Depression, anxiety and mental illnesses are serious issues that schools need to acknowledge more. For there are many adults that believe it’s just, “teenage moodiness” and not a serious issue, when it really is. Many kids these days, suffer from things like depression and anxiety for different reasons. It can be from experiences from home, from bullying and from drug abuse. If ones depression becomes severe, then it eventually leads to suicidal thoughts. Those thoughts begin to escalate as time goes by and it will result to death.
According to the site, “nobullying.com”, only about one in five teens suffering from depression, actually seek help. Each year there are over 150,000 youths that need to seek treatment, for self-inflicted wounds. And almost five thousand lives are lost each year due to suicidal thoughts. A nationwide survey was done for high schoolers and they showed that around sixteen percent of those students reported thoughts of suicide, thirteen percent planned it and eight percent actually did it.

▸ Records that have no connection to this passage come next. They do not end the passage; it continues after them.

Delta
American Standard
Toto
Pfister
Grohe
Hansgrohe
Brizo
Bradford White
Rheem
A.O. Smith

Another website, by the name of, “statisticbrain.com,” shows research that was conducted in August 23, 2016 about teen suicides. Through the ages ten and twenty-four, there are over 4,400 deaths and an average of twelve suicides, per day. Teens that attempt suicide, have an average of 575,000 per year and those they surveyed in high school, have a twenty percent rate of considering the idea of death. Sixteen percent of those students, were in grades nine through twelve and eighty one percent of suicide deaths, are males.

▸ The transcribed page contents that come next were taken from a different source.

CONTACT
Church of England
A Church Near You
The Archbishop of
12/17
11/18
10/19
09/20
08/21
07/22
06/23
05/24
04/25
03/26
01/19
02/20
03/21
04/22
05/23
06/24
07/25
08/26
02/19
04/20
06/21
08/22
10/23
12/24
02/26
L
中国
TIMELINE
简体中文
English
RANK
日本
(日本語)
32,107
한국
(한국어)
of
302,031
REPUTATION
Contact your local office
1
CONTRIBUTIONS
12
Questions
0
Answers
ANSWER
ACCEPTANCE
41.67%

There are ways to help prevent teens from committing suicide and it’s to get professional help. Counseling, residential treatment and medical care can help save a teenager’s life. Schools, in my opinion, don’t focus on these symptoms that well and should discuss it among students. Most of high school students nowadays, like to joke around about that sort of thing. They don’t know how bad it hurts, to hear them talk about something that should be taken seriously. Teachers that tell their students how serious the situation is and encourage them to seek treatment, will help spark hope.
It’s hard for a teen to be open about their problems because they feel fearful, about how others will see them. I know, because I am one of those students and I would appreciate it, if adults would be more understandable about ones feelings. It’s not just some, “phase,” it’s real for those of us that suffer and it’s a scary thing to experience. We’re only kids that lost our way and we’re just waiting to be saved.